GPS module is a module that sends and receives GPS information from PX4-Autopilot.
A total of two way of GPS spoofing attempts were made through the GPS module, and although GPS spoofing failed, Jamming succeeded.
We applied the GPS Spoofing technique, the most representative attack, to carry out Jamming attacks that continued to send GPS information.
I succeeded in Jamming through GPS Spoofing without much difficulty.
Note Link : https://gpspatron.com/spoofing-a-multi-band-rtk-gnss-receiver-with-hackrf-one-and-gnss-jammer/
The attack was attempted in the same way as the above link, but failed due to interference from other satellite signals (GNSS).
Optical Flow can be easily said to be a camera. Optical Flow consists of an Initial Measurement Unit (IMU) sensor, an Ultasonic sensor, and an Image Sensor.

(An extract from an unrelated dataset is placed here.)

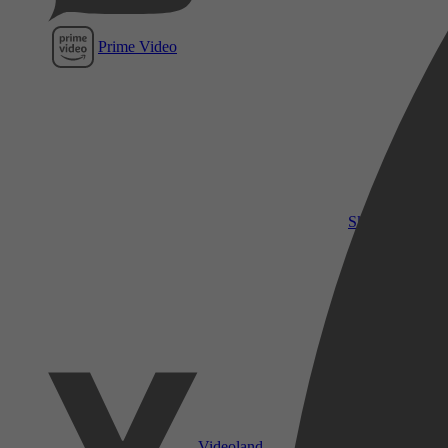
Prime Video
SkyShowtime
Videoland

For IMU Sensors and Ultrasonic Sensors, resonant frequency attacks were carried out but failed, and for Image Sensors, sensors using strong light were successfully neutralized.
The following papers were referenced for vulnerability analysis : https://ieeexplore.ieee.org/abstract/document/6630805/
For IMU Sensors and Ultrasonic Sensors, resonant frequency attacks were carried out.
First, in the case of IMU Sensor, we tried an internal spring high frequency attack. But it failed.
Note : https://www.usenix.org/sites/default/files/conference/protected-files/enigma17_slides_kim.pdf
Next, for the Ultrasonic Sensor, a resonance frequency attack was carried out using Arduino.
But it was not successful because Frequency was not right. (40KHz → 42KHz)
For Image Sensor, a sensor neutralization attack was carried out using strong light.
He was able to succeed in the attack without much difficulty.
Note : https://www.usenix.org/sites/default/files/conference/protected-files/woot_slides_park.pdf
Telemetry Radio is a sensor that transmits/receives RF signals at PX4-Autopilot. This sensor allows you to send MAVLink information or Remote Controller information.
Therefore, in this project, RF Replay Attack was performed by dividing it into MAVLink and Remote Controller information respectively, and in conclusion, only RF Replay Attack through Remote Controller information was successful.
RF Replay Attack was performed for Telemetry Radio.
The RF Replay Attack was performed separately because information could be sent by MAVLink or Remote Controller.
In conclusion, only the Remote Controller was successful. This is because MAVLink uses the FHSS technique and RC uses the DSSS technique.
Wi-Fi module is literally a sensor that sends/receives information through Wi-Fi. In this project, the ESP8266 Wi-Fi module was used. Deauth Attack was conducted for ESP8266 Wi-Fi modules.
Through MAVLink Bridge Wifi, we proceeded Deauth Attack, and we were able to succeed without much difficulty.